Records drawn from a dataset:

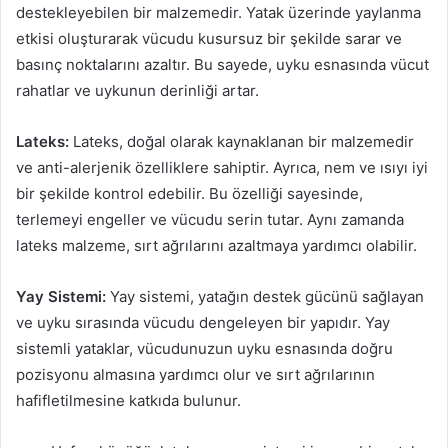
destekleyebilen bir malzemedir. Yatak üzerinde yaylanma
etkisi oluşturarak vücudu kusursuz bir şekilde sarar ve
basınç noktalarını azaltır. Bu sayede, uyku esnasında vücut
rahatlar ve uykunun derinliği artar.
Lateks:
Lateks, doğal olarak kaynaklanan bir malzemedir
ve anti-alerjenik özelliklere sahiptir. Ayrıca, nem ve ısıyı iyi
bir şekilde kontrol edebilir. Bu özelliği sayesinde,
terlemeyi engeller ve vücudu serin tutar. Aynı zamanda
lateks malzeme, sırt ağrılarını azaltmaya yardımcı olabilir.
Yay Sistemi:
Yay sistemi, yatağın destek gücünü sağlayan
ve uyku sırasında vücudu dengeleyen bir yapıdır. Yay
sistemli yataklar, vücudunuzun uyku esnasında doğru
pozisyonu almasına yardımcı olur ve sırt ağrılarının
hafifletilmesine katkıda bulunur.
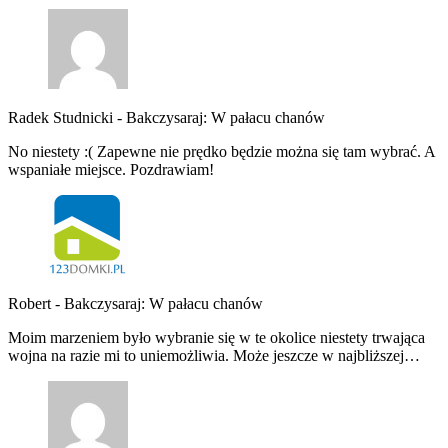
Radek Studnicki
-
Bakczysaraj: W pałacu chanów
No niestety :( Zapewne nie prędko będzie można się tam wybrać. A
wspaniałe miejsce. Pozdrawiam!
Robert
-
Bakczysaraj: W pałacu chanów
Moim marzeniem było wybranie się w te okolice niestety trwająca
wojna na razie mi to uniemożliwia. Może jeszcze w najbliższej…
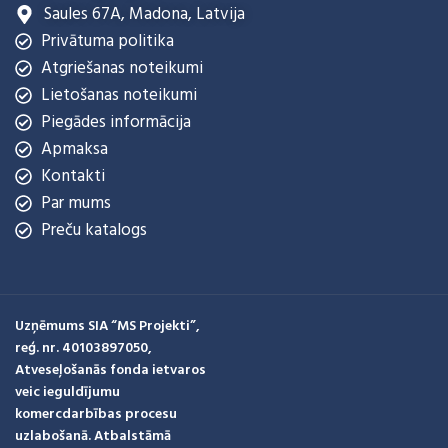
Saules 67A, Madona, Latvija
Privātuma politika
Atgriešanas noteikumi
Lietošanas noteikumi
Piegādes informācija
Apmaksa
Kontakti
Par mums
Preču katalogs
Uzņēmums SIA “MS Projekti”,
reģ. nr. 40103897050,
Atveseļošanās fonda ietvaros
veic ieguldījumu
komercdarbības procesu
uzlabošanā. Atbalstāmā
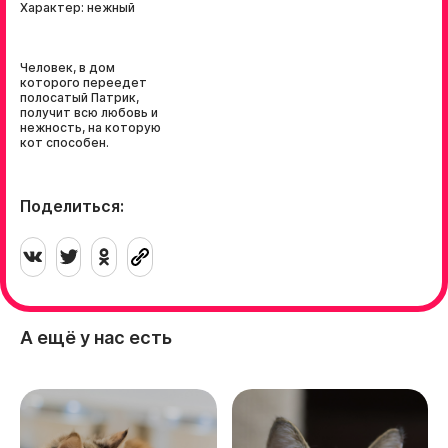
Характер: нежный
Человек, в дом
которого переедет
полосатый Патрик,
получит всю любовь и
нежность, на которую
кот способен.
Поделиться:
А ещё у нас есть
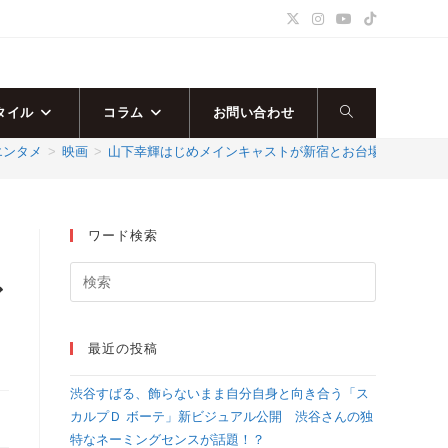
タイル
コラム
お問い合わせ
ウ
エンタメ
>
映画
>
山下幸輝はじめメインキャストが新宿とお台場に集結！映画「T
ェ
ブ
ワード検索
サ
ア
イ
最近の投稿
ト
渋谷すばる、飾らないまま自分自身と向き合う「ス
の
カルプＤ ボーテ」新ビジュアル公開 渋谷さんの独
特なネーミングセンスが話題！？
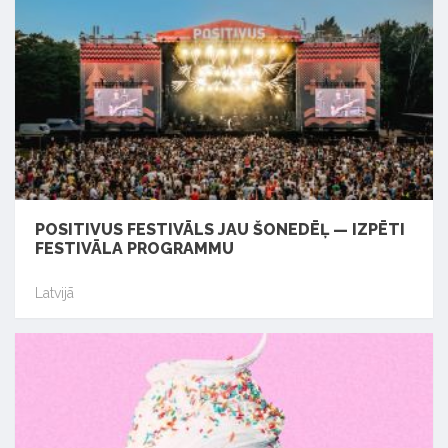
POSITIVUS FESTIVĀLS JAU ŠONEDĒĻ — IZPĒTI
FESTIVĀLA PROGRAMMU
Latvijā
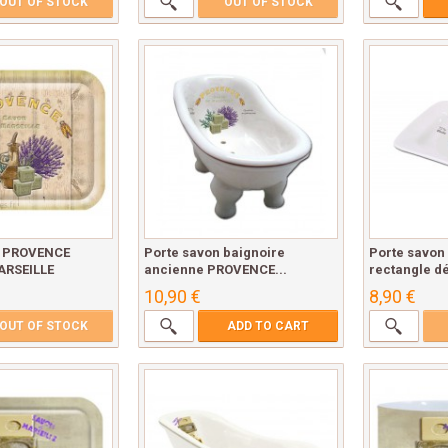
OUT OF STOCK
OUT OF STOCK
au PROVENCE
Porte savon baignoire
Porte savon
ARSEILLE
ancienne PROVENCE...
rectangle dé
10,90 €
8,90 €
OUT OF STOCK
ADD TO CART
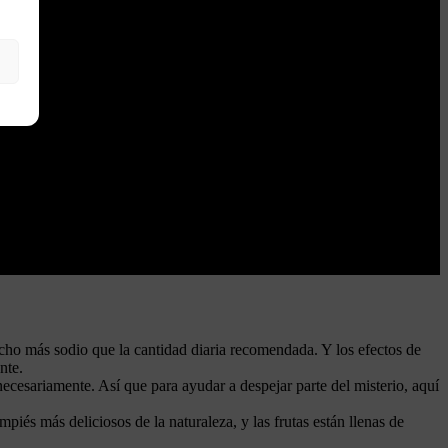
cho más sodio que la cantidad diaria recomendada. Y los efectos de
nte.
necesariamente. Así que para ayudar a despejar parte del misterio, aquí
piés más deliciosos de la naturaleza, y las frutas están llenas de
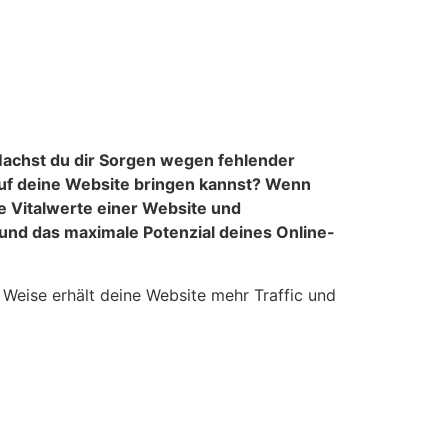
Machst du dir Sorgen wegen fehlender
 auf deine Website bringen kannst? Wenn
ie Vitalwerte einer Website und
und das maximale Potenzial deines Online-
 Weise erhält deine Website mehr Traffic und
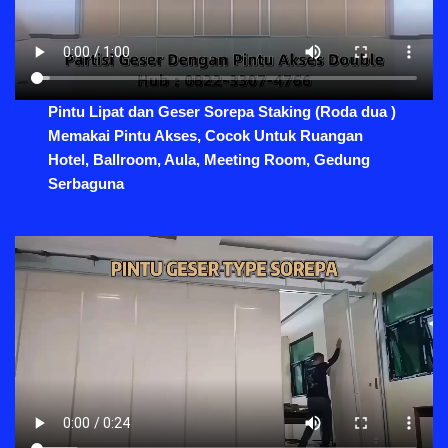
Pintu Lipat dan Geser Sorepa Staking (Roda dua )
Memakai Pintu Akses, Cocok Untuk Ruangan
Hotel, Ballroom, Aula, Meeting Room, Gedung
Serbaguna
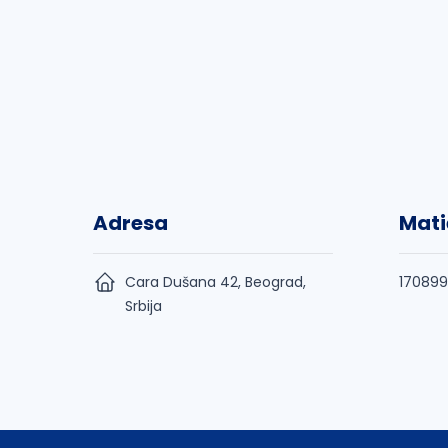
Adresa
Mati
Cara Dušana 42, Beograd,
17089
Srbija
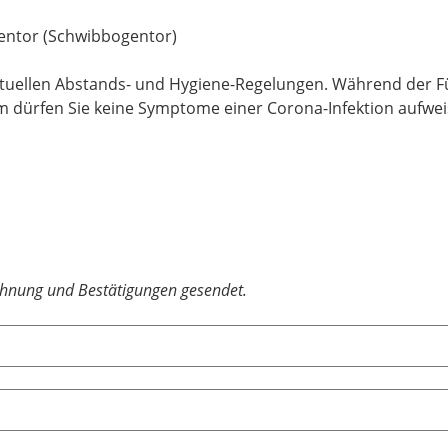
entor (Schwibbogentor)
aktuellen Abstands- und Hygiene-Regelungen. Während der Fü
 dürfen Sie keine Symptome einer Corona-Infektion aufwei
chnung und Bestätigungen gesendet.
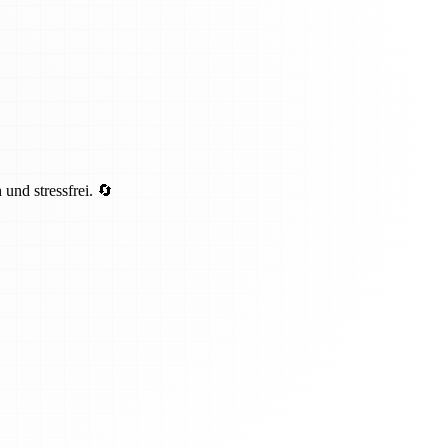
und stressfrei. 🔄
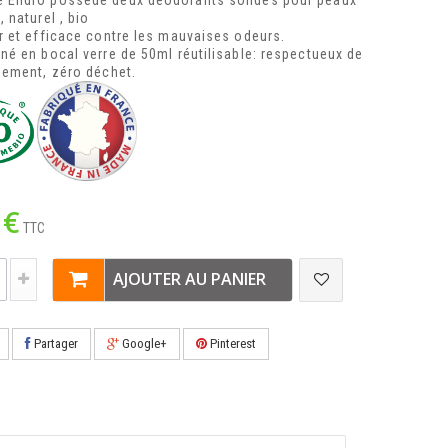
 Endro possède deux déodorants solides pour peaux
 naturel , bio
r et efficace contre les mauvaises odeurs.
né en bocal verre de 50ml réutilisable: respectueux de
nement, zéro déchet.
 €
TTC
AJOUTER AU PANIER
Partager
Google+
Pinterest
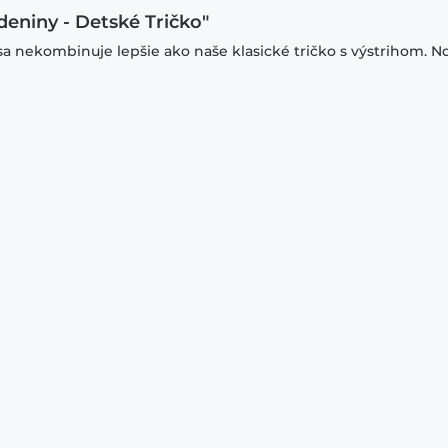
odeniny - Detské Tričko"
sa nekombinuje lepšie ako naše klasické tričko s výstrihom. N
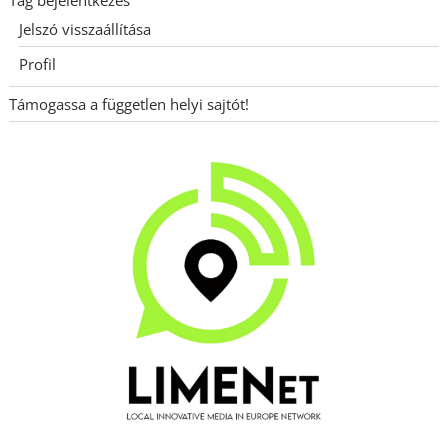
Tag bejelentkezés
Jelszó visszaállítása
Profil
Támogassa a független helyi sajtót!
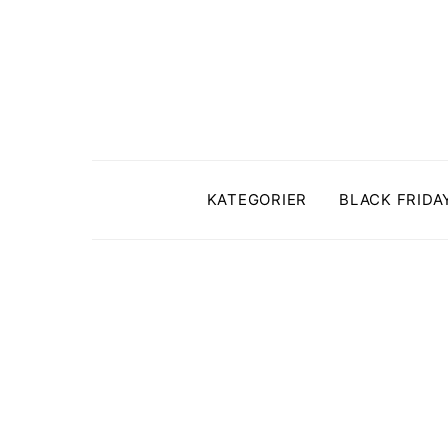
KATEGORIER
BLACK FRIDA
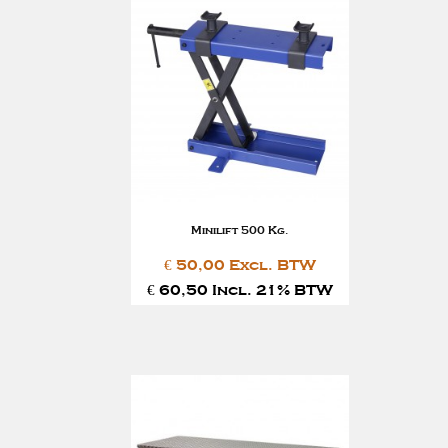
Minilift 500 Kg.
€ 50,00 Excl. BTW
€ 60,50 Incl. 21% BTW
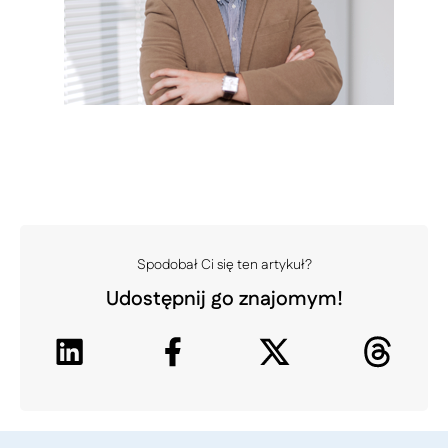
Spodobał Ci się ten artykuł?
Udostępnij go znajomym!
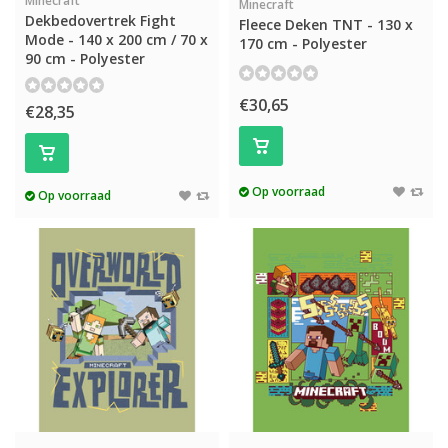
Minecraft
Minecraft
Dekbedovertrek Fight
Fleece Deken TNT - 130 x
Mode - 140 x 200 cm / 70 x
170 cm - Polyester
90 cm - Polyester
€30,65
€28,35
Op voorraad
Op voorraad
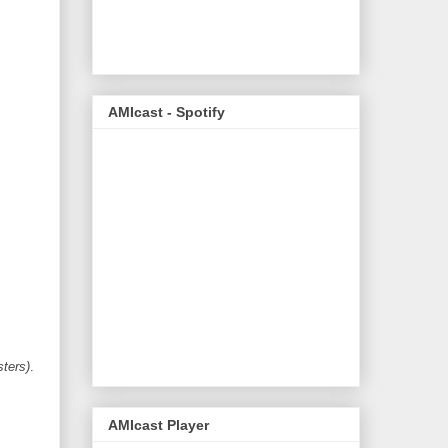
AMIcast - Spotify
ters)
.
AMIcast Player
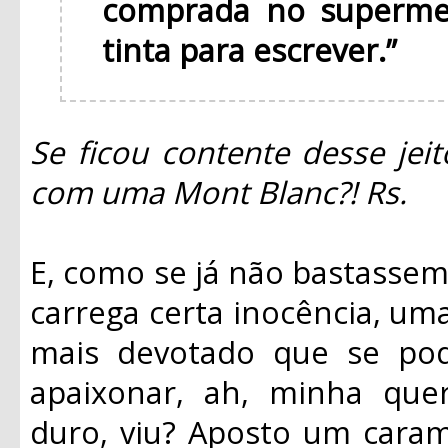
comprada no superme
tinta para escrever.”
Se ficou contente desse jei
com uma Mont Blanc?! Rs.
E, como se já não bastassem 
carrega certa inocência, uma
mais devotado que se pod
apaixonar, ah, minha que
duro, viu? Aposto um caram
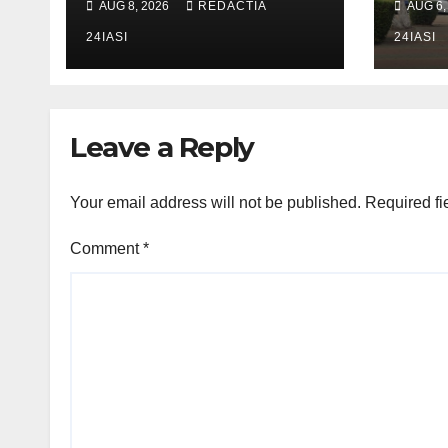
AUG 8, 2026
REDACTIA
AUG 6,
Conducătorul unui
mași
tractor răsturnat,
24IASI
de o
24IASI
salvat prin efortul
comun al
echipajelor de
Leave a Reply
intervenție
Your email address will not be published.
Required fi
Comment
*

ASSIGNMENT: Every line of the entries above that includes "Website" should be copied.

SOLVED EXERCISE:
 auf deine Website bringen kannst? Wenn
ie Vitalwerte einer Website und
 Weise erhält deine Website mehr Traffic und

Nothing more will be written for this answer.